Exercise requirements: Among the records below, how many lines contain "target"? State the number and nothing more.

Material supplied:
* * * * * * * * *

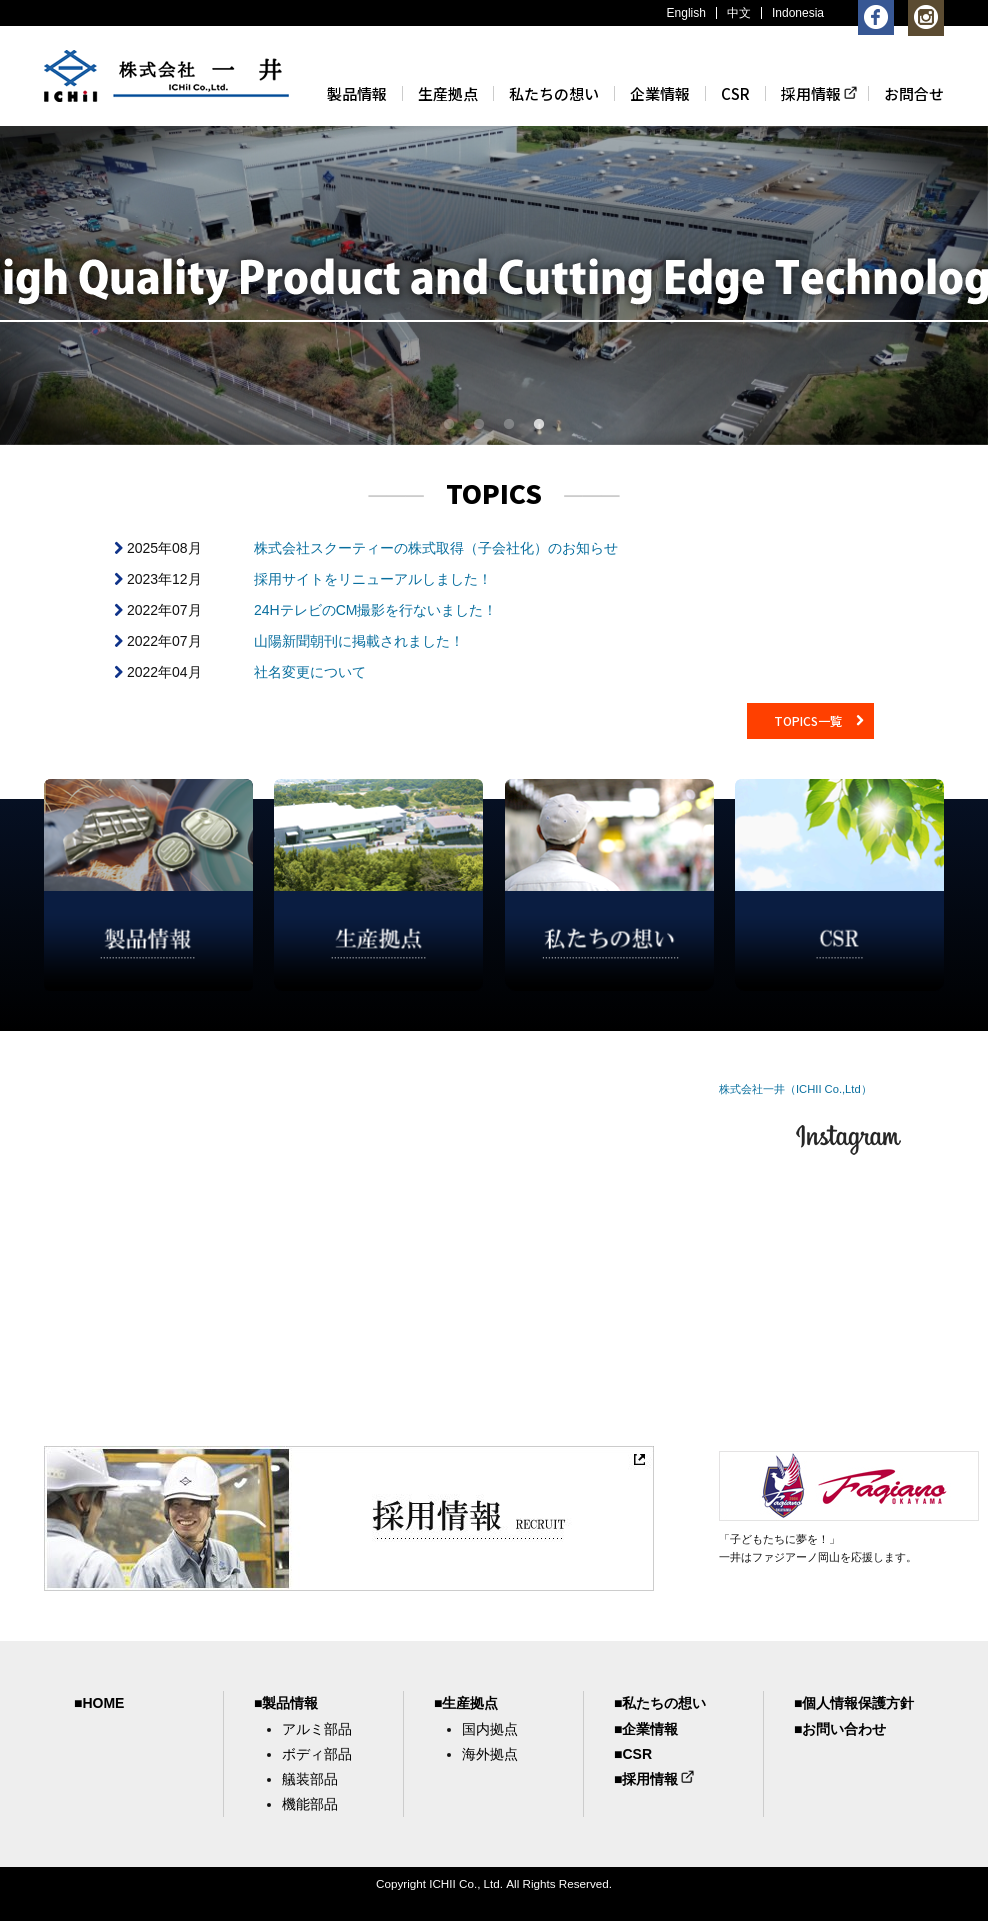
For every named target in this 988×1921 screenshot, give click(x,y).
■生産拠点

* * * * * * * * *

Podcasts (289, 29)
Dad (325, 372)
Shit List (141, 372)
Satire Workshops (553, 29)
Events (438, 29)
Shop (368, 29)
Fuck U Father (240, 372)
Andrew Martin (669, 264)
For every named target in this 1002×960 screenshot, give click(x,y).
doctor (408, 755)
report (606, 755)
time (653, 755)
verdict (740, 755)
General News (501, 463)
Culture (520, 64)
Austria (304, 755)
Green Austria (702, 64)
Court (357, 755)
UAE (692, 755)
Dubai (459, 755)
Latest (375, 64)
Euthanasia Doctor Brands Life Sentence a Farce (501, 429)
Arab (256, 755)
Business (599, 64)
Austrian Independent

* * * * * * * * *

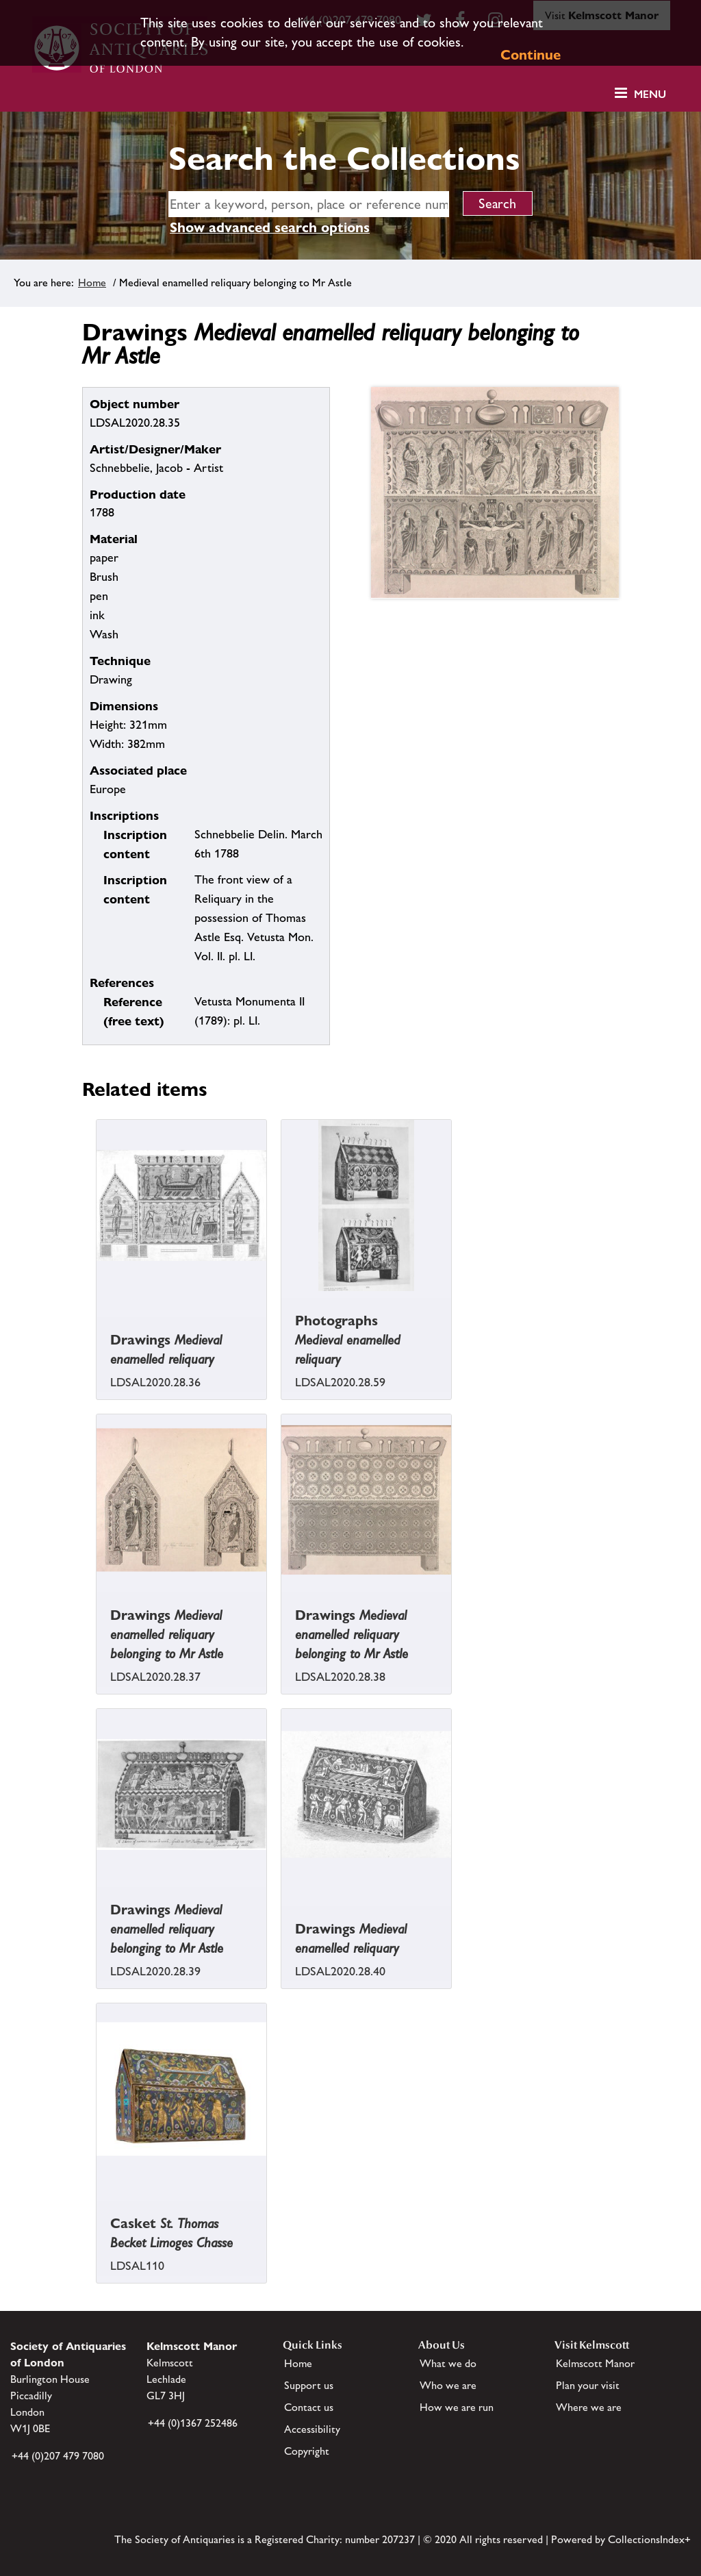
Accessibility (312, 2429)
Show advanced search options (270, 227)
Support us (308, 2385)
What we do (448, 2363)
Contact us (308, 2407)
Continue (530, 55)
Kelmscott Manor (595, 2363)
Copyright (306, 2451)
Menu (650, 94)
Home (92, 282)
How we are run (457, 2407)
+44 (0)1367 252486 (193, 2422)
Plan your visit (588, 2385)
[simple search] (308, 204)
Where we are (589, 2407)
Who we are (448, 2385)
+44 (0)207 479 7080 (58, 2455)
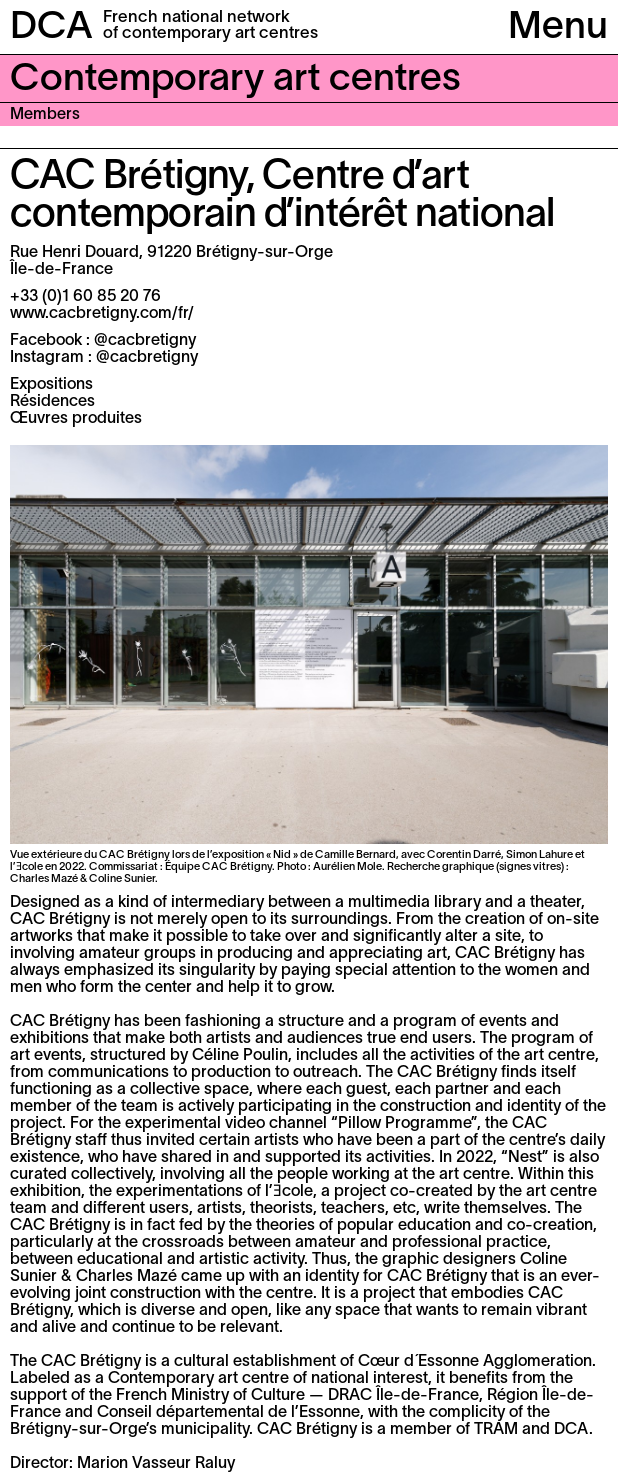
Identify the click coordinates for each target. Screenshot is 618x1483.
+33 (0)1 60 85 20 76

* * * * * * * * *

Task output: 3